# If you had an MX Leader...



## TACSTS (Feb 4, 2004)

*If you had an MX Leader...UPDATED!*

...how would you build it up? I've recently found and acquired a MXL in my size that is currently en route to me. I'm planning on having it repainted over the winter and accumulate the needed parts to build it up for next year. But my question is how I should go about this? Do I use my alloy Campy group? Should I do a new school/old school theme and use 09 campy or even SRAM? Do I use my Dura-Ace 7700? 

Right now my idea is formulating as follows which is pretty old school themed:

Repaint: Black with white decals
Group: Alloy Campy
Wheels: super shallow box rims 36/32h, maybe even tubular like Ambrosio Nemesis, etc. 
(If tubular wheels, then maybe green Vittoria Paves?) 
Saddle: white (maybe regal?) 
Tape: white
Headset: Silver King gripnut or Campy record

I'm really stumped on this build, normally I have an idea, but I think I'm somehow intimidated by the allure of a "MXL" that I feel I really have to do the job proper. I know its going to be a tank so should I run with that and do the "classics" build or should I try to build it up lighter so it doesn't wind up weighing 30lbs.  

At any rate I'm pumped and can't wait to get my grubby hands on it. I've watched and waited for a big MXL for a while now and to finally be getting one...


----------



## kjmunc (Sep 19, 2005)

First off.....congrats on your recent acquisition! Unless you are a fly weight, you'll likely be very happy with the ride (assuming you did your homework on the proper fit/geo, etc.)

As for the build, go with what you like and what you'll most enjoy riding. Alloy Campy is always a superb choice, but not if you're used to riding Shimano and have to re-learn the shifting reflex. 

I think your proposed build is excellent all around.....don't be intimidated by the build, just get it done and go enjoy the ride!


----------



## sneyer (Jun 20, 2008)

Funny, I'm actually going thru the same thing. I too recently acquired an MX Leader and have been debating the build.
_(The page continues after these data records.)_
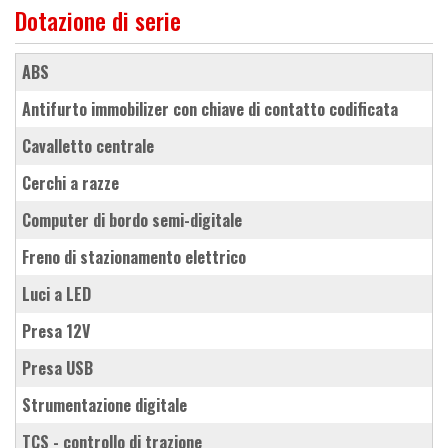
Dotazione di serie
ABS
antifurto immobilizer con chiave di contatto codificata
cavalletto centrale
cerchi a razze
computer di bordo semi-digitale
freno di stazionamento elettrico
luci a LED
presa 12V
presa USB
strumentazione digitale
TCS - controllo di trazione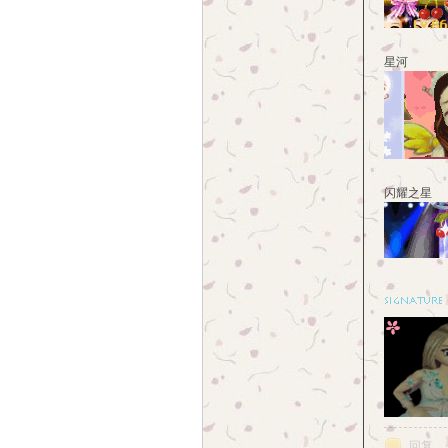
星河
闪耀之星
回复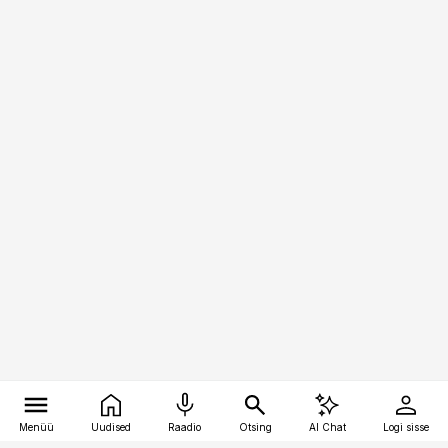
Menüü
Uudised
Raadio
Otsing
AI Chat
Logi sisse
I think I’ve finally decided to use my favorite parts from Shimano and Sram. Red shifters and derailers, paired with Dura-Ace cranks, BB, brakes and hubs. I really like the way the Sram shifts, but don’t particularly like the brakes or the carbon crank. Why not use what you like best? Oh, and of course a King headset.

BTW, does anyone know where I can get a Motorola top tube decal?


----------



## kjmunc (Sep 19, 2005)

Shoot a message to the forum member Kdub

I know at one time he printed and sold a bunch of them to other forum members and on eBay. Good luck!


----------



## atpjunkie (Mar 23, 2002)

*hmmmm*

Campy Alloy

if you are going to re-paint why black?

go classic

Faema
Molteni

T-Kom (if you like black)
Kelme (rare and super*****in)
Vlanderaan
7-11
Motorola ( a bit common now)
Domo Farm Frites


----------



## TACSTS (Feb 4, 2004)

I'm not 100% set on black, I'm not familiar with the team paint schemes other than Motorola, 7/11, Faema, and Molteni. I dunno, was kind of thinking of making a Merckx version of Boonen's bike at Roubaix this year. Black with white letters, white tape, white Regal saddle. 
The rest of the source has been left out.